Wednesday, February 20, 2013

Syntax checking in Scala String Interpolators

In the second post of this series I showed how you can write your own string interpolators for Scala 2.10. The examples were designed to work regardless of the content of the processed string. In many other cases, we care what the string looks like and its form affects what we want to do. Often we want to complain if the content of the string is not acceptable. Options are a run-time error or a compile-time one. The latter case requires us to extend the compiler, which I will do using 2.10’s experimental macro features.

The complete code for all examples in this series will be made available in the accompanying BitBucket project.

Octal number literals

Suppose that we want to use the notation o"177" to stand for an integer literal whose value is specified in octal (base 8). Our interpolator will have to perform a numeric conversion or complain if the string literal is not a legal octal number. (For simplicity, we ignore interpolated expressions in this example.)

We can define a simple octal number interpolator as follows.

implicit class OctalContext (val sc : StringContext) {

  def o () : Int = {
    val orig = sc.parts.mkString
    val OctalNum = "[0-7]+".r
    orig match {
      case OctalNum () =>
        Integer.parseInt (orig, 8)
      case _ =>
        sys.error ("Can only contain 0-7 characters")
    }
  }

}

We access the string literal using the parts method of the StringContext which returns a list of all of the context string parts from the literal. In this case there will only be one since we are not supporting interpolated expressions.

Once we have the string, a regular expression pattern checks whether the literal is in the correct form or not. If the form is ok, we convert the string and return its integer value. Otherwise, we throw an error to complain about the format violation.

println (o"177")
println (o"49")
127
java.lang.RuntimeException: Can only contain 0-7 characters
        at scala.sys.package$.error(package.scala:27)
        at Octal$OctalContext.o(Octal.scala:12)
        at Octal$.main(Octal.scala:20)

Compile-time checking

Run-time errors are fine in some situations, but many of us would like to get stronger guarantees about our code. In particular, we’d like the compiler to complain if we try to write an octal number literal but get the format wrong.

One way to achieve this kind of checking is to extend the compiler with a macro. Macros are a new experimental feature in Scala 2.10 and are planned to be fully-supported in 2.11. In a nutshell, a macro is given access to the compiler’s abstract syntax tree (AST) for a method call. It can return a new AST that the compiler will use instead of the original call. Thus, the macro can replace the call that a user writes with any legal expression.

(Strictly speaking, the macros we use here are def macros because they implement the bodies of def constructs. Other macro styles in development will be able to replace types and other Scala constructs.)

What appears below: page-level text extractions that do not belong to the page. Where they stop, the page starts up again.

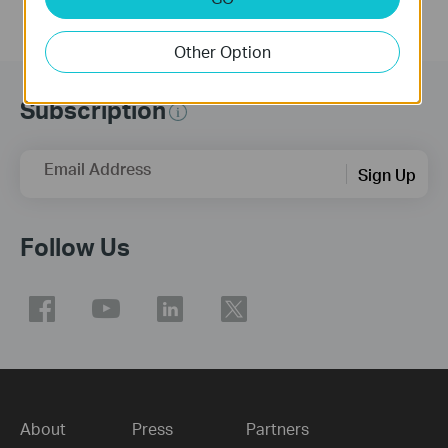
Other Option
Subscription
Email Address
Sign Up
Follow Us
About
Press
Partners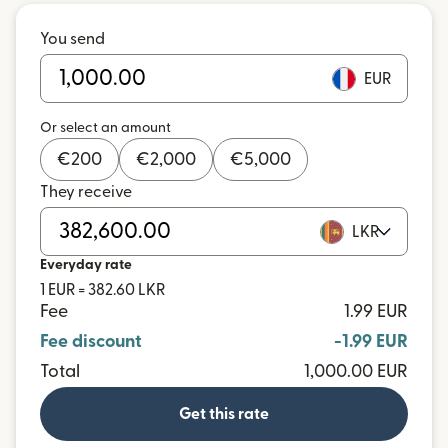
You send
EUR
Or select an amount
€
200
€
2,000
€
5,000
They receive
LKR
Everyday rate
1 EUR = 382.60 LKR
Fee
1.99 EUR
Fee discount
-1.99 EUR
Total
1,000.00 EUR
Get this rate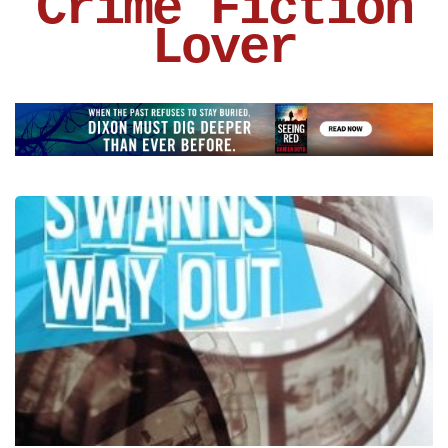
Crime Fiction
Lover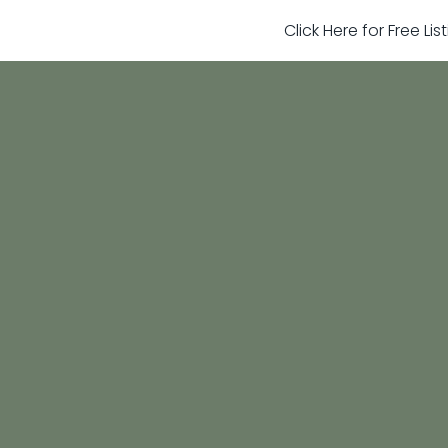
Click Here for Free Li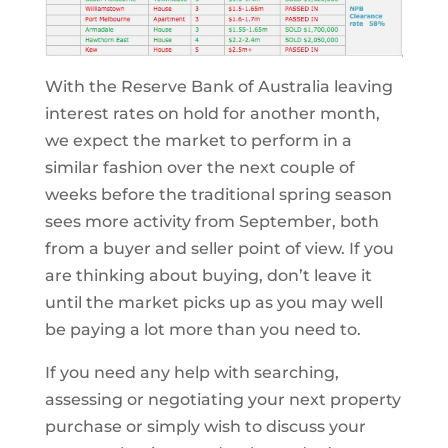
With the Reserve Bank of Australia leaving
interest rates on hold for another month,
we expect the market to perform in a
similar fashion over the next couple of
weeks before the traditional spring season
sees more activity from September, both
from a buyer and seller point of view. If you
are thinking about buying, don’t leave it
until the market picks up as you may well
be paying a lot more than you need to.
If you need any help with searching,
assessing or negotiating your next property
purchase or simply wish to discuss your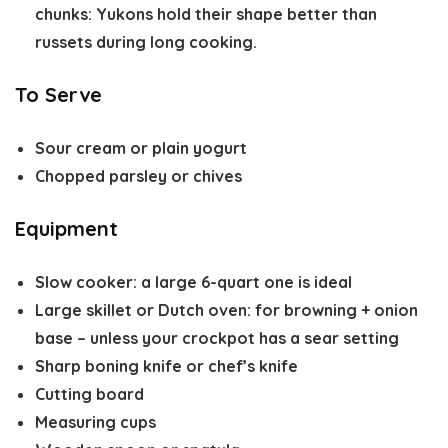
chunks
: Yukons hold their shape better than
russets during long cooking.
To Serve
Sour cream or plain yogurt
Chopped parsley or chives
Equipment
Slow cooker
: a large 6-quart one is ideal
Large skillet or Dutch oven
: for browning + onion
base – unless your crockpot has a sear setting
Sharp boning knife or chef’s knife
Cutting board
Measuring cups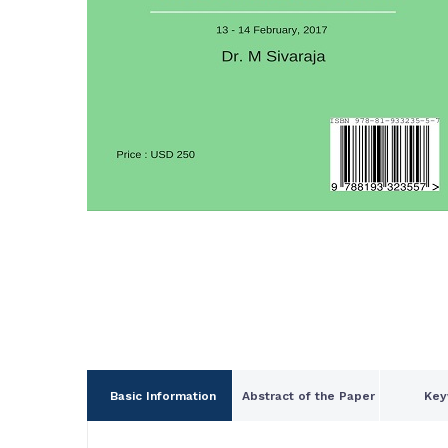
Basic Information
Abstract of the Paper
Key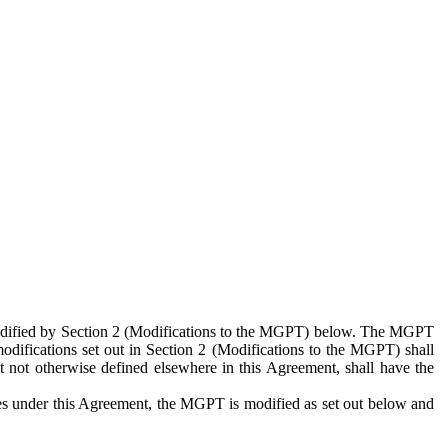
 modified by Section 2 (Modifications to the MGPT) below. The MGPT
odifications set out in Section 2 (Modifications to the MGPT) shall
 not otherwise defined elsewhere in this Agreement, shall have the
ies under this Agreement, the MGPT is modified as set out below and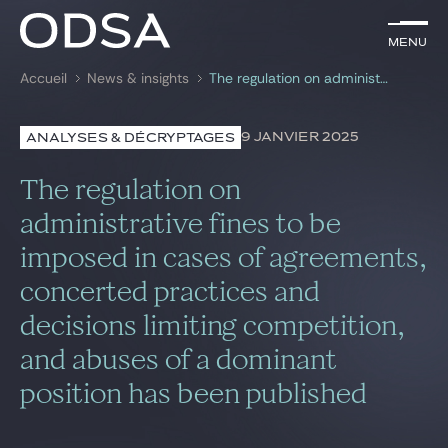
FR
Menu
Menu
Accueil
News & insights
The regulation on administrative fines to be imposed in cases of agreements, concerted practices and decisions limiting competition, and abuses of a dominant position has been published
Rechercher par
mots-clés
9 JANVIER 2025
ANALYSES & DÉCRYPTAGES
Avocats
The regulation on
Pratiques
administrative fines to be
imposed in cases of agreements,
News & insights
concerted practices and
Nous rejoindre
decisions limiting competition,
and abuses of a dominant
position has been published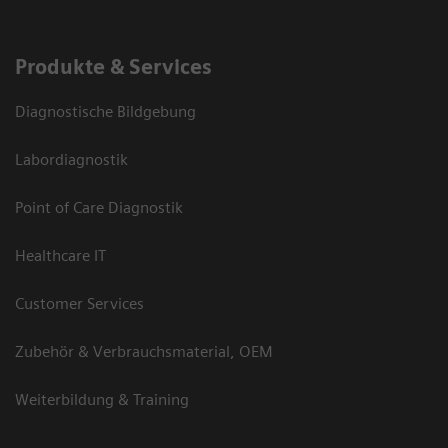
Produkte & Services
Diagnostische Bildgebung
Labordiagnostik
Point of Care Diagnostik
Healthcare IT
Customer Services
Zubehör & Verbrauchsmaterial, OEM
Weiterbildung & Training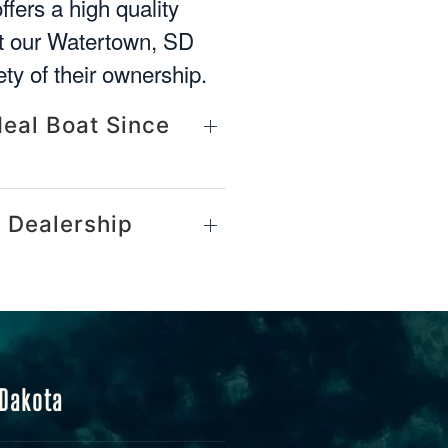
ffers a high quality
at our Watertown, SD
ety of their ownership.
deal Boat Since
 Dealership
 Dakota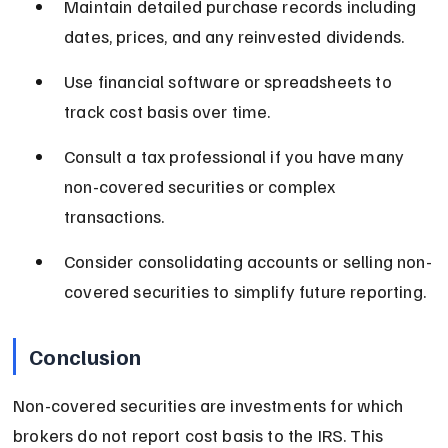
Maintain detailed purchase records including 
dates, prices, and any reinvested dividends.
Use financial software or spreadsheets to 
track cost basis over time.
Consult a tax professional if you have many 
non-covered securities or complex 
transactions.
Consider consolidating accounts or selling non-
covered securities to simplify future reporting.
Conclusion
Non-covered securities are investments for which 
brokers do not report cost basis to the IRS. This 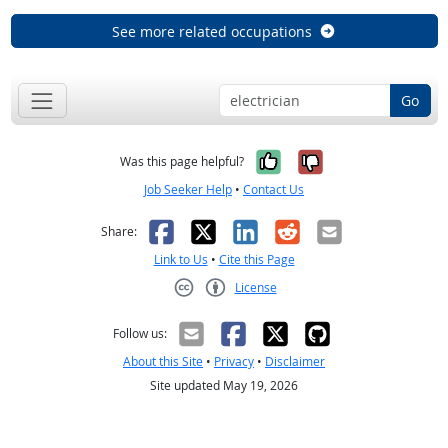
See more related occupations
Go
Yes, it was help
No, it was n
Was this page helpful?
Job Seeker Help
•
Contact Us
Facebook
X
LinkedIn
Reddit
Email
Share:
Link to Us
•
Cite this Page
License
Creative Commons CC-BY
Follow us:
About this Site
•
Privacy
•
Disclaimer
Site updated May 19, 2026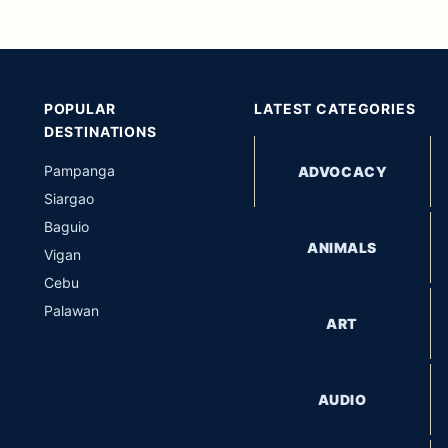
POPULAR
LATEST CATEGORIES
DESTINATIONS
Pampanga
ADVOCACY
Siargao
Baguio
ANIMALS
Vigan
Cebu
Palawan
ART
AUDIO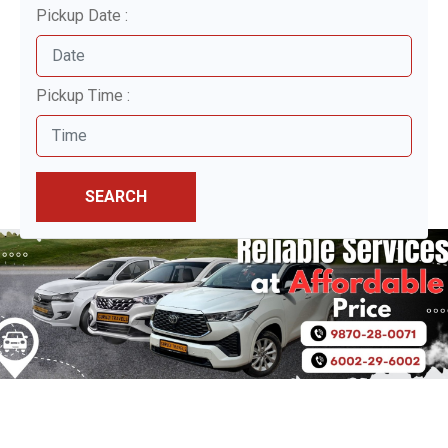
Pickup Date :
Pickup Time :
SEARCH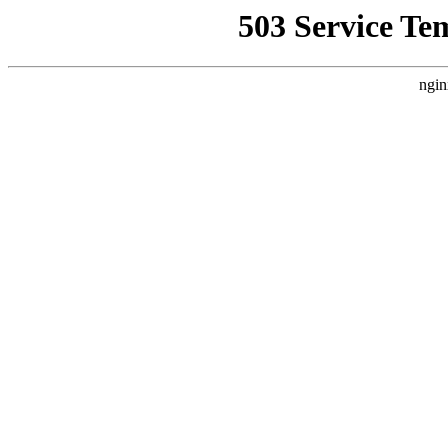
503 Service Te
ngin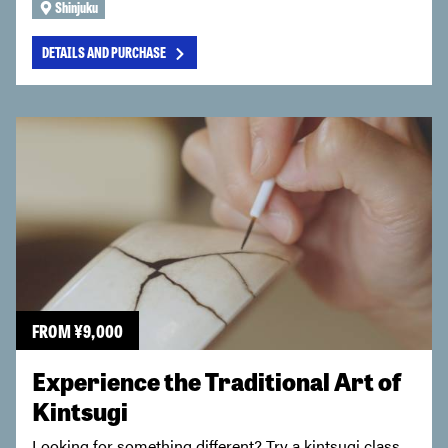
Shinjuku
DETAILS AND PURCHASE
FROM
¥
9,000
Experience the Traditional Art of
Kintsugi
Looking for something different? Try a kintsugi class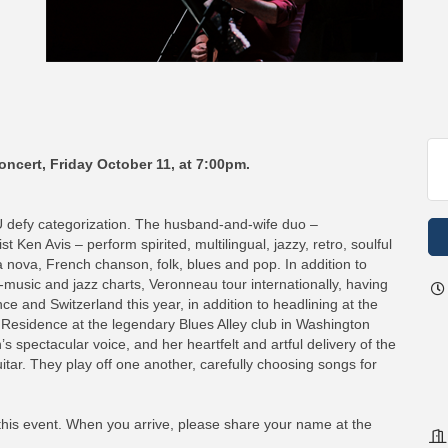
oncert, Friday October 11, at 7:00pm.
fy categorization. The husband-and-wife duo –
Ken Avis – perform spirited, multilingual, jazzy, retro, soulful
a nova, French chanson, folk, blues and pop. In addition to
-music and jazz charts, Veronneau tour internationally, having
e and Switzerland this year, in addition to headlining at the
 Residence at the legendary Blues Alley club in Washington
s spectacular voice, and her heartfelt and artful delivery of the
uitar. They play off one another, carefully choosing songs for
 this event. When you arrive, please share your name at the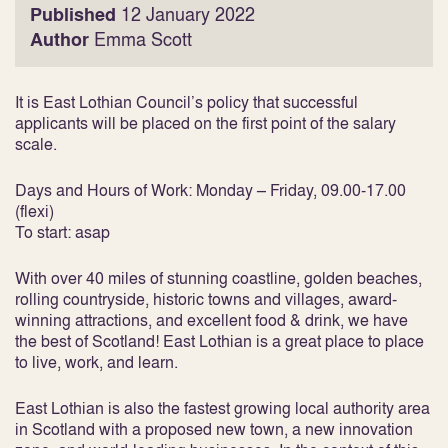
Published
12 January 2022
Author
Emma Scott
It is East Lothian Council’s policy that successful
applicants will be placed on the first point of the salary
scale.
Days and Hours of Work: Monday – Friday, 09.00-17.00
(flexi)
To start: asap
With over 40 miles of stunning coastline, golden beaches,
rolling countryside, historic towns and villages, award-
winning attractions, and excellent food & drink, we have
the best of Scotland! East Lothian is a great place to place
to live, work, and learn.
East Lothian is also the fastest growing local authority area
in Scotland with a proposed new town, a new innovation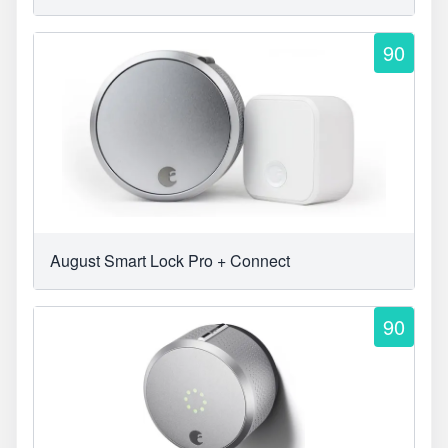
90
August Smart Lock Pro + Connect
90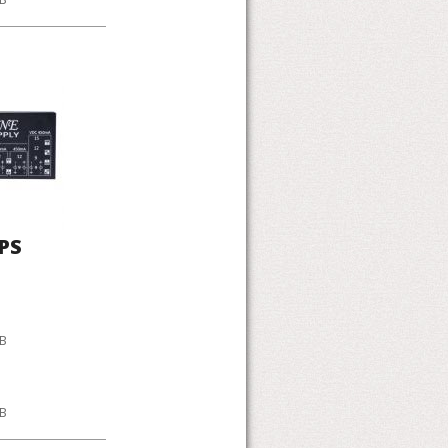
PS
KB
KB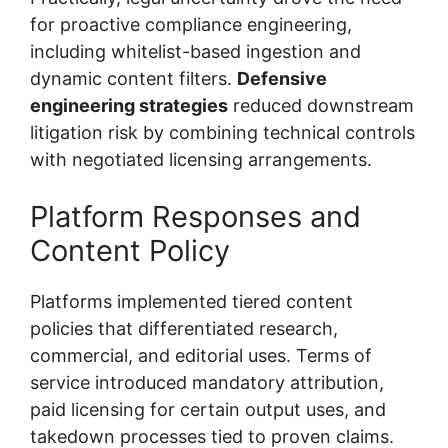
for proactive compliance engineering,
including whitelist-based ingestion and
dynamic content filters.
Defensive
engineering strategies
reduced downstream
litigation risk by combining technical controls
with negotiated licensing arrangements.
Platform Responses and
Content Policy
Platforms implemented tiered content
policies that differentiated research,
commercial, and editorial uses. Terms of
service introduced mandatory attribution,
paid licensing for certain output uses, and
takedown processes tied to proven claims.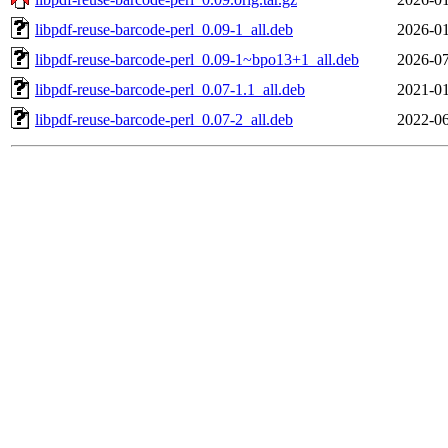
libpdf-reuse-barcode-perl_0.09-1_all.deb
2026-01
libpdf-reuse-barcode-perl_0.09-1~bpo13+1_all.deb
2026-07
libpdf-reuse-barcode-perl_0.07-1.1_all.deb
2021-01
libpdf-reuse-barcode-perl_0.07-2_all.deb
2022-06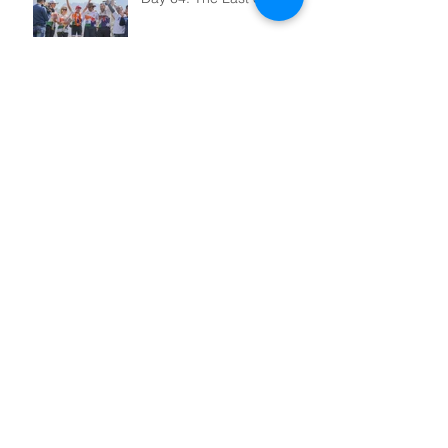
Day 63: Light at the End of
the Tunnel
Day 62: Landslide
Day 59: Mr Energy
Australia Supporting the
Girl Child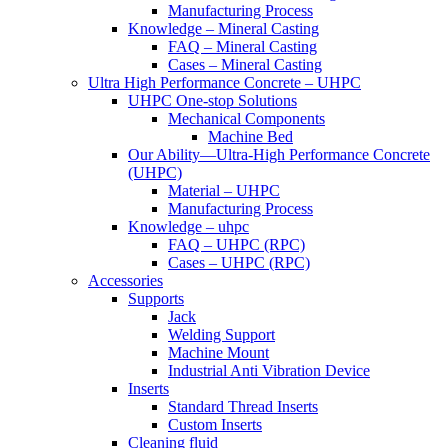
Manufacturing Process
Knowledge – Mineral Casting
FAQ – Mineral Casting
Cases – Mineral Casting
Ultra High Performance Concrete – UHPC
UHPC One-stop Solutions
Mechanical Components
Machine Bed
Our Ability—Ultra-High Performance Concrete
(UHPC)
Material – UHPC
Manufacturing Process
Knowledge – uhpc
FAQ – UHPC (RPC)
Cases – UHPC (RPC)
Accessories
Supports
Jack
Welding Support
Machine Mount
Industrial Anti Vibration Device
Inserts
Standard Thread Inserts
Custom Inserts
Cleaning fluid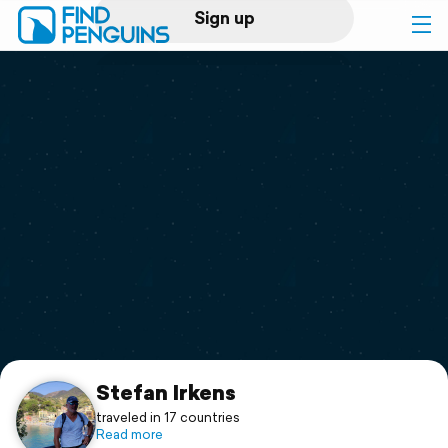
Sign up
Log in
Home
Print a book
Flyover video
Explore
Support
Stefan Irkens
traveled in 17 countries
Read more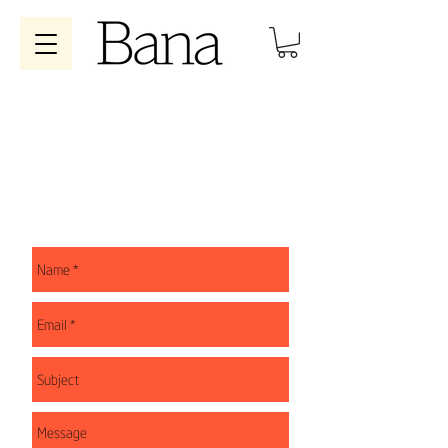
WRITE US
You can write to us at
contacto@cafebanna.com
or
fill out the form and we will respond as soon as
possible.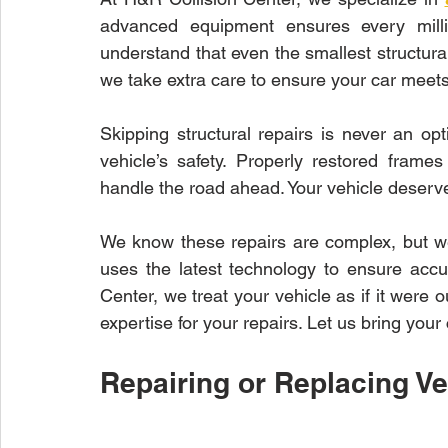
advanced equipment ensures every millim
understand that even the smallest structur
we take extra care to ensure your car meets
Skipping structural repairs is never an opti
vehicle’s safety. Properly restored fram
handle the road ahead. Your vehicle deserv
We know these repairs are complex, but w
uses the latest technology to ensure accu
Center, we treat your vehicle as if it were
expertise for your repairs. Let us bring your 
Repairing or Replacing Ve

Another alternative to get this kind of checking is a full-blown compiler plugin. A plugin can be more powerful than a macro, because it has full access to the whole compilation unit. However, writing a plugin is harder since much of the plumbing and book-keeping must be implemented. In contrast, the macro system takes care of many of the details of hooking into the compilation process, accessing the abstract syntax tree, and so on. We can focus on the actual replacement that we want to construct.

In our experience Scala 2.10 macros are pretty reliable, but you should be aware that they are experimental so it might be dangerous to rely on them. It’s also easy to get yourself or the compiler in a tangle when writing a macro since you are essentially working with the compiler’s internal representations.

An octal number literal macro

Our plan is to replace the octal number interpolator we wrote above with one that is implemented by a macro. The advantage is that the macro will execute at compile time so it will be able to issue compile-time errors if we get the string literal wrong. In the non-error case the macro will be able to perform the number conversion, thereby saving the program from having to perform it at run-time.

First, we write the o method, but instead of giving the full implementation, we use the macro keyword to indicate that this method is a macro that is implemented by the OctalImpl.oImpl method. This simple notation suffices to get the compiler to call the macro at compile-time and use its result.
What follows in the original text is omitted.